The exercise calls for the lines from the one containing "DUVAR KAĞIDI" to the end of the data below to be output exactly, pictures excluded.

==== INFORMATION SUPPLIED

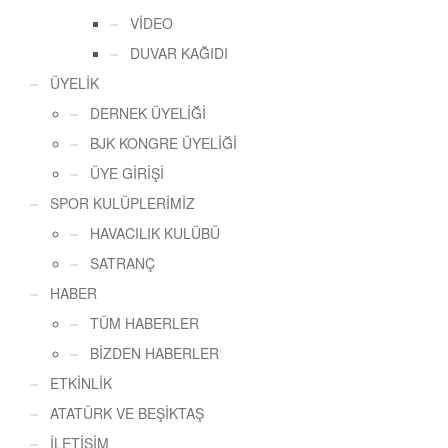
VİDEO
DUVAR KAĞIDI
ÜYELİK
DERNEK ÜYELİĞİ
BJK KONGRE ÜYELİĞİ
ÜYE GİRİŞİ
SPOR KULÜPLERİMİZ
HAVACILIK KULÜBÜ
SATRANÇ
HABER
TÜM HABERLER
BİZDEN HABERLER
ETKİNLİK
ATATÜRK VE BEŞİKTAŞ
İLETİŞİM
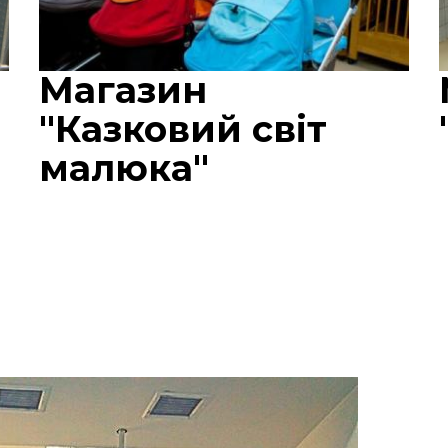
Магазин
"Казковий світ
малюка"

========

• WRITTEN SOLUTION:
DUVAR KAĞIDI
ÜYELİK
DERNEK ÜYELİĞİ
BJK KONGRE ÜYELİĞİ
ÜYE GİRİŞİ
SPOR KULÜPLERİMİZ
HAVACILIK KULÜBÜ
SATRANÇ
HABER
TÜM HABERLER
BİZDEN HABERLER
ETKİNLİK
ATATÜRK VE BEŞİKTAŞ
İLETİŞİM
Магазин
"Казковий світ
малюка"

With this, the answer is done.